[Development] RFC: Proposal for a semi-radical change in Qt APIs taking strings

Thu Oct 15 16:52:43 CEST 2015

Op 15-10-2015 om 14:52 schreef Konstantin Ritt:
>
>
> For everything but US-ASCII / Latin-1, UTF-8 isn't faster than UTF-16 
> (feel free to compare their complexity against UTF-32).
> And why "pure Chinese signs" again? Did you ever look into the 
> Unicode's Scripts.txt [1], for example? It clearly shows UTF-16 covers 
> [almost] all spoken languages, without any performance hits (in 
> compare to UTF-8), and all we have to pay is an extra byte per every 
> Base Latin character (in compare to UTF-8, again).
>
> [1] http://www.unicode.org/Public/8.0.0/ucd/Scripts.txt
>
"All we have to pay"? Isn't that quite a significant cost, if your every 
other byte in your data is going to be null? Doesn't that impact cache 
lines? Doesn't that impact how many characters you can stuff into a 
string with SSO (as planned for Qt6?) and thus when you need to start 
allocating? I would certainly think that there is an impact on things 
like XML parsing speed. But true enough, that is without measuring that.

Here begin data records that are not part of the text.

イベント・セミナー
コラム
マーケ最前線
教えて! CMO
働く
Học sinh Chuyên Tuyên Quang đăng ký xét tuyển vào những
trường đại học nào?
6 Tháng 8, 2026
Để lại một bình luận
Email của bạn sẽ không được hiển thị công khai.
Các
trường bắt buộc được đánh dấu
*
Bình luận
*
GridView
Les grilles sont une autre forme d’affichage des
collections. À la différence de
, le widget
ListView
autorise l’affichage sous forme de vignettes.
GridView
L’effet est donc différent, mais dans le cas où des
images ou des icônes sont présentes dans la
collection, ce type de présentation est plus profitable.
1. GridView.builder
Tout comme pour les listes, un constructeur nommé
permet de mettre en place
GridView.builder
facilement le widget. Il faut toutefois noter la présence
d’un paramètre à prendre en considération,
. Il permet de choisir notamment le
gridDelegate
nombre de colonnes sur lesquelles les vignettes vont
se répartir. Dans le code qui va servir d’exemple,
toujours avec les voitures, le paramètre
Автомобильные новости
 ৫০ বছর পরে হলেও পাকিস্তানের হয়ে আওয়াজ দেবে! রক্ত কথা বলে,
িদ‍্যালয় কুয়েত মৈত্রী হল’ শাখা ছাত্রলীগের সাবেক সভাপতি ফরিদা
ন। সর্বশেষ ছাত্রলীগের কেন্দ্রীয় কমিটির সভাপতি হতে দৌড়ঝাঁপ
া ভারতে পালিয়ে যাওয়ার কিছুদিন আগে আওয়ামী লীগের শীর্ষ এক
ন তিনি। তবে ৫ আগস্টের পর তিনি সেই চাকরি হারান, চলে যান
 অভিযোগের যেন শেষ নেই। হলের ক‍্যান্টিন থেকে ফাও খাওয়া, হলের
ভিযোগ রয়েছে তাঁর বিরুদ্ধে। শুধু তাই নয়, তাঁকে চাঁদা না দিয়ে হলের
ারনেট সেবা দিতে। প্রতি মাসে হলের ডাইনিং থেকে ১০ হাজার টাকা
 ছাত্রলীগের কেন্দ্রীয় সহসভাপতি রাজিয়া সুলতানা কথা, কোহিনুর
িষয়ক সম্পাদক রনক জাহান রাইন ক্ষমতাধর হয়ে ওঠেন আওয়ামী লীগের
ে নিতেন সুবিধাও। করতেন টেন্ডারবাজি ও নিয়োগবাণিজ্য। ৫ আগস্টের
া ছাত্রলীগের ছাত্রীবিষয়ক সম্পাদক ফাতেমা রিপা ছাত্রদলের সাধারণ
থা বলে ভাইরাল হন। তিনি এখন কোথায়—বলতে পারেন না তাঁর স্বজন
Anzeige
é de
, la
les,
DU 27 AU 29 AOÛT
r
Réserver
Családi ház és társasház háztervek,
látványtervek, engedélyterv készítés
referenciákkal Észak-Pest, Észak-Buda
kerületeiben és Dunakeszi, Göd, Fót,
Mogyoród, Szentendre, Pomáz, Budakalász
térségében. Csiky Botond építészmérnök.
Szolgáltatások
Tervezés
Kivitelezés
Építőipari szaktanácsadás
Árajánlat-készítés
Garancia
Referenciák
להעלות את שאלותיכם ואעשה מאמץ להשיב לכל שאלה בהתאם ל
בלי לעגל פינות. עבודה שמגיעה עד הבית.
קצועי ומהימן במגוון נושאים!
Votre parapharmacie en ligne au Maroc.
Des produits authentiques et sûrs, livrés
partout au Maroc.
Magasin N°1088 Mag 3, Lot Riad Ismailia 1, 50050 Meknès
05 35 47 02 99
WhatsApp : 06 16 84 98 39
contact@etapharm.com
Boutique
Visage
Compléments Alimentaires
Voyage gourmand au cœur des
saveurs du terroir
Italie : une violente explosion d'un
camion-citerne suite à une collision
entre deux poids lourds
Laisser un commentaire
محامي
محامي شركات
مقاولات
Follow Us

I also think it should be the default for saving QStrings to files. Many 
years ago, I was writing with an application on a very constrained 
mobile device dealing with maps. Converting the map format to use UTF8 
instead of UTF16 for its contained strings (which were many) caused a 
very significant reduction of file size (impacting the map area the 
users could take with them on the road) and loading speed (impacting UX 
very positively).

André